Exploration of grating-based surface plasmon resonance systems for wave vector matching to enhance plasmon modes and preliminary surface plasmon-enhanced fluorescence interrogation
Surface plasmon resonance refers to the collective oscillation of conductance band electrons in a metal. The most common experimental method to excite surface plasmon resonance is with light through a coupling mode (prism, grating, waveguide, etc). The work presented in this thesis uses experimental observations of surface plasmon resonance, bolstered with theoretical, analytical and computational solutions, in order to explain and show applications of the phenomena observed.
Chapter 1 introduces surface plasmon resonance by explicating historical interest in the phenomena. Theoretical and experimental results opened the door for surface plasmon resonance to be used as a refractive index sensor (allowing for diagnostics and kinetics studies). Surface plasmon resonance is also associated with a highly localized electric field, which can be used to enhance many spectroscopic techniques like infrared absorption, fluorescence, Raman spectroscopy, and surface chemistry reactions. This chapter will close by looking into the specific information on studies that will be found in subsequent chapters.
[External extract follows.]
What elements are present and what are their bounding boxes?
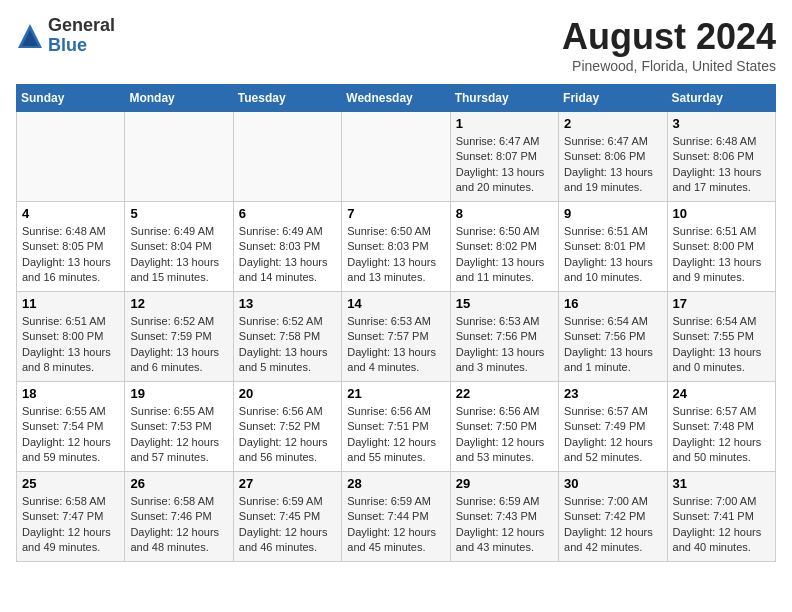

Chapter 2 reveals information behind a study conducted to increase the localization of light in a surface plasmon resonance system through matching the surface plasmon resonance wave vectors across a thin metal film. As discussed in depth, this matching occurs by shifting the front side optical properties to match the back side (across the metal film), through the use of a high refractive index layer. Finally, this system is probed with refractive index sensing of the new (matched- high refractive index film present) sensor, and native (unmatched- no high refractive index film) sensor.
Chapter 3 introduces a study laying ground work in future experiments in our lab pertaining to enhancing photoluminescence with surface plasmon resonance. Preliminary data shows enhanced fluorescence of rhodamine B in poly(methyl methacrylate) thin films due to the films' proximity to metal gratings. Implications of the preliminary findings are explicated and a full study is proposed.